§ **Instructions to follow**
Retype, exactly as written, every line from the one containing "11:00 tot 16:00 (enkel telefonisch)" through the last line of the records below, both included; skip the pictures.

§ **Supplied material**
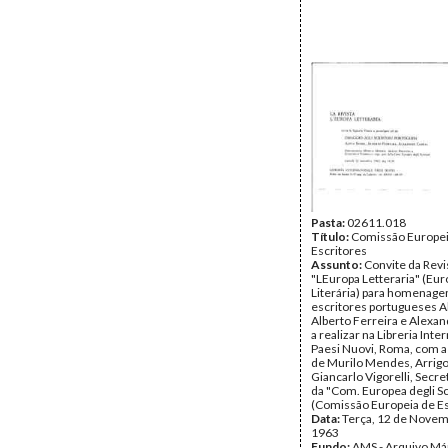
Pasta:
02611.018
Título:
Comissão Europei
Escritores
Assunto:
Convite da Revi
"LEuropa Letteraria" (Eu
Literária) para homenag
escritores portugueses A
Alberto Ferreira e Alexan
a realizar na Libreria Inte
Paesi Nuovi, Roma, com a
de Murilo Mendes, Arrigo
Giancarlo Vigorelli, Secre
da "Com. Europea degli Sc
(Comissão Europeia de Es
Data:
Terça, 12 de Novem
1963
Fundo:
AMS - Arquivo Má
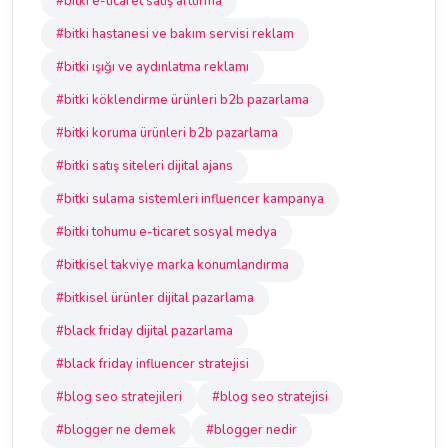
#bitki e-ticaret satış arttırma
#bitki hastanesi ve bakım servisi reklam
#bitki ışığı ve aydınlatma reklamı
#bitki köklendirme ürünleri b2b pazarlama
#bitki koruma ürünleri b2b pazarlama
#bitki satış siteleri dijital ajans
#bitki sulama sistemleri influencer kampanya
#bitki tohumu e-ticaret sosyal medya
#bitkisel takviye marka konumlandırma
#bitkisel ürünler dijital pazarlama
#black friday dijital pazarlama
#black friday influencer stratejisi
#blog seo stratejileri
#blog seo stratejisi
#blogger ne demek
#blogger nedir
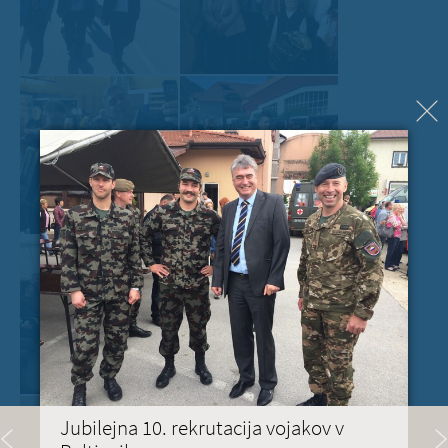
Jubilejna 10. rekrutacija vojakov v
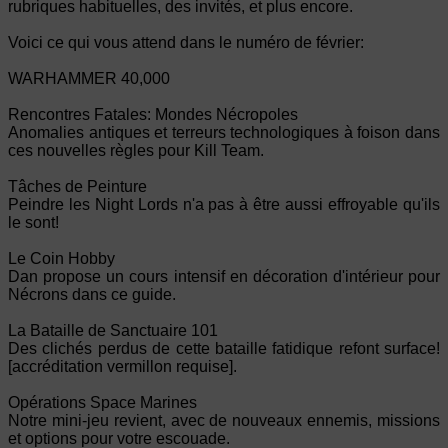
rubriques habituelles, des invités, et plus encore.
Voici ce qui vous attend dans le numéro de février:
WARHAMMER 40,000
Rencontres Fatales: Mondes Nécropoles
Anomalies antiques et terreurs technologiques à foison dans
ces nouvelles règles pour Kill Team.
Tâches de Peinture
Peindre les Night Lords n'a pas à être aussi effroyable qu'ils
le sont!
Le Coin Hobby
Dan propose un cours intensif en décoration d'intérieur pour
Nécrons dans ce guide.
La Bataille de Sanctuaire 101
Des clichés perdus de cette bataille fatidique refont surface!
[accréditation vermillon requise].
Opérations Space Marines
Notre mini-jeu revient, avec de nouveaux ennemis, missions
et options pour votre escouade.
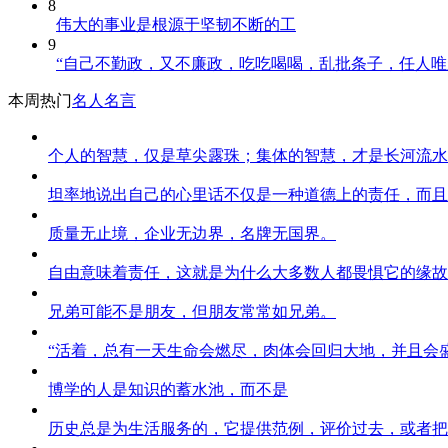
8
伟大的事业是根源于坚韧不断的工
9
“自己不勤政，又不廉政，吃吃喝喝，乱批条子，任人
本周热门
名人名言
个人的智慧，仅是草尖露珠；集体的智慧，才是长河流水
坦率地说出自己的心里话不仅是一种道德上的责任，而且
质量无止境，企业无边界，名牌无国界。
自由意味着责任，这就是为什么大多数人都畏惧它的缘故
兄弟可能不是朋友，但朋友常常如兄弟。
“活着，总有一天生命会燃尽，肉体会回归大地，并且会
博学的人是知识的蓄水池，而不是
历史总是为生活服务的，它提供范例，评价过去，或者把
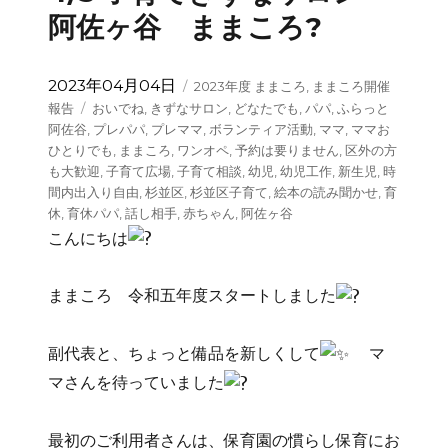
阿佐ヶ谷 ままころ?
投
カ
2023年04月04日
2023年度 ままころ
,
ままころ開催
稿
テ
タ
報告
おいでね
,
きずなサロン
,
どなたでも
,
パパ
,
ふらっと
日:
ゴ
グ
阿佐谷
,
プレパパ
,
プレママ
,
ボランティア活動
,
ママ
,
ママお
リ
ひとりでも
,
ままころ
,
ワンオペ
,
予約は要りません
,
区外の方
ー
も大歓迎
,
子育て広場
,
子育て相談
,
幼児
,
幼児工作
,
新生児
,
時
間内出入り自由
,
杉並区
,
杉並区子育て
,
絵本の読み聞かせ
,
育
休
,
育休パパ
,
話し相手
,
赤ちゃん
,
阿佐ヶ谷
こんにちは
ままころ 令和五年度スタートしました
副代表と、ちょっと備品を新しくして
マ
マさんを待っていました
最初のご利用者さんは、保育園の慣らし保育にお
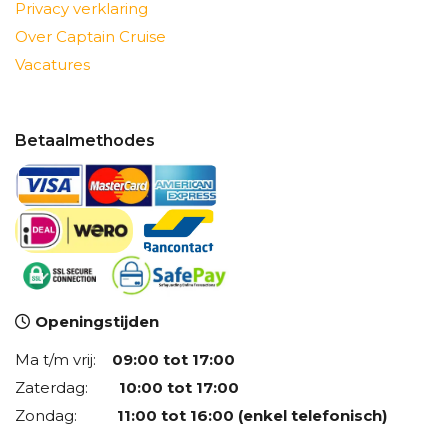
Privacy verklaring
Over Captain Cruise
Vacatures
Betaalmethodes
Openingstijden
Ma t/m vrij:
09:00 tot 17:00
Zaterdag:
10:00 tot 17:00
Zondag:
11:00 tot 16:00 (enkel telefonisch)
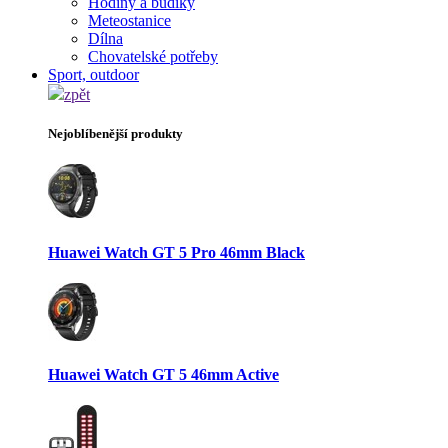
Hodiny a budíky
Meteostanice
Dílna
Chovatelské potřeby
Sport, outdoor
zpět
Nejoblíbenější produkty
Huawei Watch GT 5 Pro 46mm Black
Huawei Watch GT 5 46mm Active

§ **Result of this task**
11:00 tot 16:00 (enkel telefonisch)
Hodiny a budíky
Meteostanice
Dílna
Chovatelské potřeby
Sport, outdoor
zpět
Nejoblíbenější produkty
Huawei Watch GT 5 Pro 46mm Black
Huawei Watch GT 5 46mm Active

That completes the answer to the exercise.